■ **What is being asked**: Transcribe the whole listing exactly; the images stay out.

■ **Data extract**:
* * * * * * *
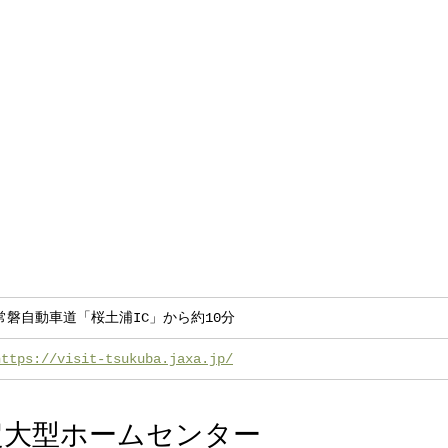
常磐自動車道「桜土浦IC」から約10分
https://visit-tsukuba.jaxa.jp/
の超大型ホームセンター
* * * * * * *
■ **Answer for this exercise**:
常磐自動車道「桜土浦IC」から約10分
https://visit-tsukuba.jaxa.jp/
の超大型ホームセンター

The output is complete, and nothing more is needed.